◆ About this task
Beneath this line are the data; copy exactly the part of them that opens with the line containing "movimiento. Esta sudadera" and closes with the line containing "más frío. Su", and only that part.

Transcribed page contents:

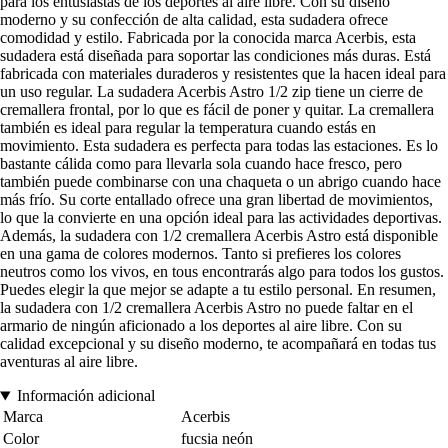
para los entusiastas de los deportes al aire libre. Con su diseño
moderno y su confección de alta calidad, esta sudadera ofrece
comodidad y estilo. Fabricada por la conocida marca Acerbis, esta
sudadera está diseñada para soportar las condiciones más duras. Está
fabricada con materiales duraderos y resistentes que la hacen ideal para
un uso regular. La sudadera Acerbis Astro 1/2 zip tiene un cierre de
cremallera frontal, por lo que es fácil de poner y quitar. La cremallera
también es ideal para regular la temperatura cuando estás en
movimiento. Esta sudadera es perfecta para todas las estaciones. Es lo
bastante cálida como para llevarla sola cuando hace fresco, pero
también puede combinarse con una chaqueta o un abrigo cuando hace
más frío. Su corte entallado ofrece una gran libertad de movimientos,
lo que la convierte en una opción ideal para las actividades deportivas.
Además, la sudadera con 1/2 cremallera Acerbis Astro está disponible
en una gama de colores modernos. Tanto si prefieres los colores
neutros como los vivos, en tous encontrarás algo para todos los gustos.
Puedes elegir la que mejor se adapte a tu estilo personal. En resumen,
la sudadera con 1/2 cremallera Acerbis Astro no puede faltar en el
armario de ningún aficionado a los deportes al aire libre. Con su
calidad excepcional y su diseño moderno, te acompañará en todas tus
aventuras al aire libre.
Información adicional
Marca
Acerbis
Color
fucsia neón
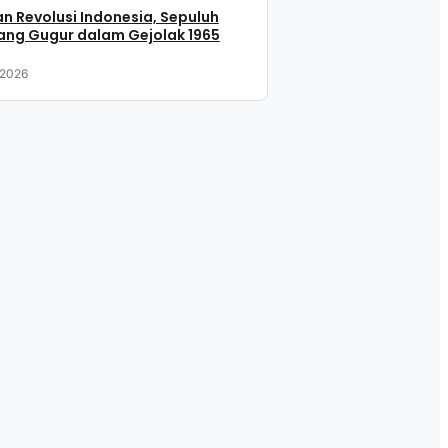
n Revolusi Indonesia, Sepuluh
ang Gugur dalam Gejolak 1965
 2026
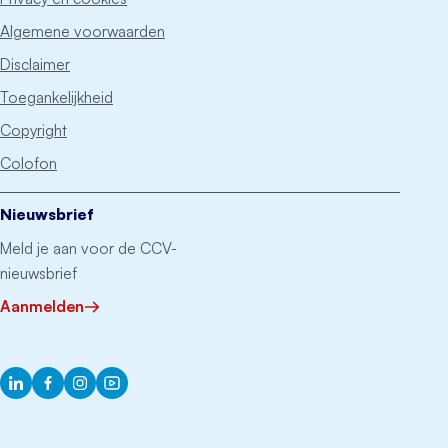
Algemene voorwaarden
Disclaimer
Toegankelijkheid
Copyright
Colofon
Nieuwsbrief
Meld je aan voor de CCV-
nieuwsbrief
Aanmelden
LinkedIn
Facebook
Instagram
YouTube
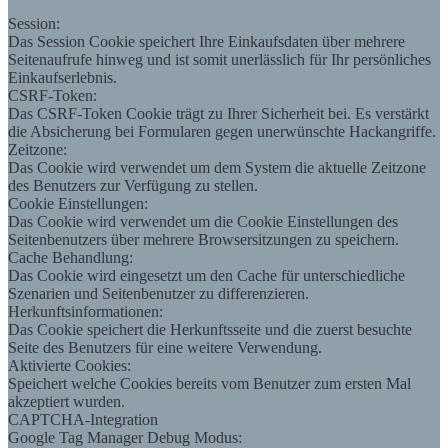
Session:
Das Session Cookie speichert Ihre Einkaufsdaten über mehrere
Seitenaufrufe hinweg und ist somit unerlässlich für Ihr persönliches
Einkaufserlebnis.
CSRF-Token:
Das CSRF-Token Cookie trägt zu Ihrer Sicherheit bei. Es verstärkt
die Absicherung bei Formularen gegen unerwünschte Hackangriffe.
Zeitzone:
Das Cookie wird verwendet um dem System die aktuelle Zeitzone
des Benutzers zur Verfügung zu stellen.
Cookie Einstellungen:
Das Cookie wird verwendet um die Cookie Einstellungen des
Seitenbenutzers über mehrere Browsersitzungen zu speichern.
Cache Behandlung:
Das Cookie wird eingesetzt um den Cache für unterschiedliche
Szenarien und Seitenbenutzer zu differenzieren.
Herkunftsinformationen:
Das Cookie speichert die Herkunftsseite und die zuerst besuchte
Seite des Benutzers für eine weitere Verwendung.
Aktivierte Cookies:
Speichert welche Cookies bereits vom Benutzer zum ersten Mal
akzeptiert wurden.
CAPTCHA-Integration
Google Tag Manager Debug Modus:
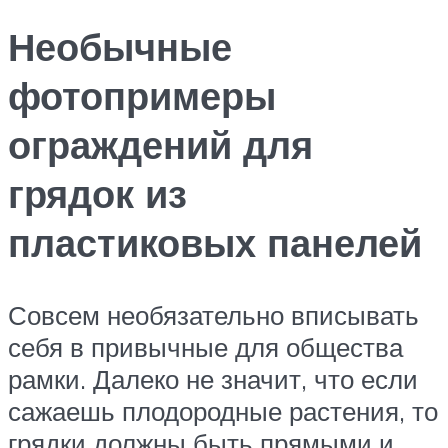
Необычные
фотопримеры
ограждений для
грядок из
пластиковых панелей
Совсем необязательно вписывать
себя в привычные для общества
рамки. Далеко не значит, что если
сажаешь плодородные растения, то
грядки должны быть прямыми и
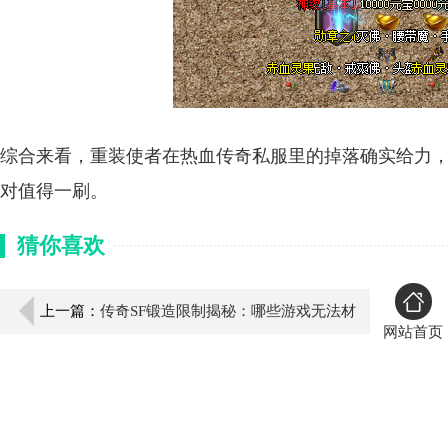
综合来看，重装使者在热血传奇私服里的掉落确实给力
对值得一刷。
猜你喜欢
上一篇：
传奇SF锻造限制揭秘：哪些游戏无法材
网站首页
料合成？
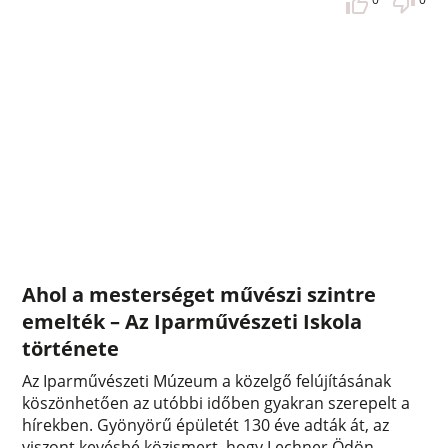
Ahol a mesterséget művészi szintre
emelték – Az Iparművészeti Iskola
története
Az Iparművészeti Múzeum a közelgő felújításának
köszönhetően az utóbbi időben gyakran szerepelt a
hírekben. Gyönyörű épületét 130 éve adták át, az
viszont kevésbé közismert, hogy Lechner Ödön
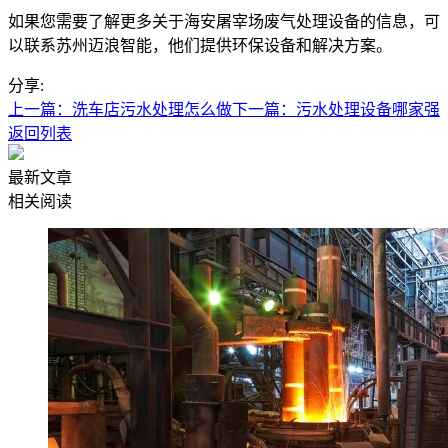
如果您需要了解更多关于海安屠宰场废气处理设备的信息，可
以联系苏州迈浪智能，他们提供环保设备和解决方案。
分享:
上一篇：洗车店污水处理怎么做
下一篇：污水处理设备哪家强
返回列表
最新文章
相关阅读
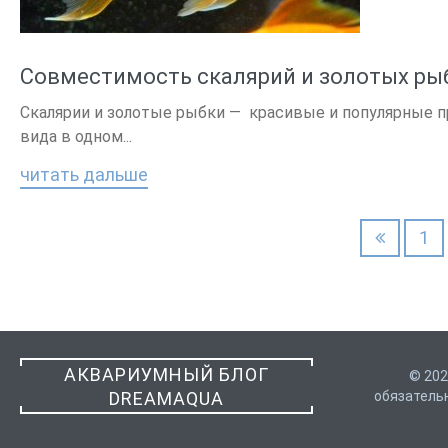
Совместимость скалярий и золотых ры
Скалярии и золотые рыбки — красивые и популярные п
вида в одном...
читать дальше
Навигация
1
по
записям
АКВАРИУМНЫЙ БЛОГ
© 202
DREAMAQUA
обязатель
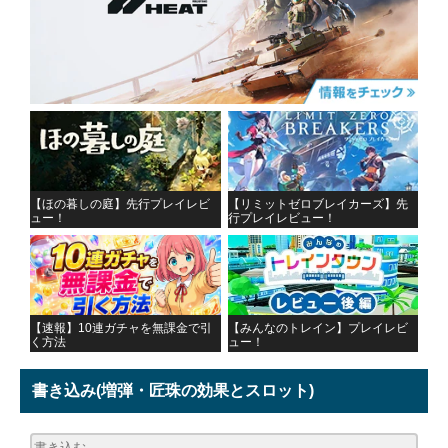
【ほの暮しの庭】先行プレイレビ
【リミットゼロブレイカーズ】先
ュー！
行プレイレビュー！
【速報】10連ガチャを無課金で引
【みんなのトレイン】プレイレビ
く方法
ュー！
書き込み
(増弾・匠珠の効果とスロット)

◆ Solution for this task
movimiento. Esta sudadera es perfecta para todas las estaciones. Es lo
bastante cálida como para llevarla sola cuando hace fresco, pero
también puede combinarse con una chaqueta o un abrigo cuando hace
más frío. Su corte entallado ofrece una gran libertad de movimientos,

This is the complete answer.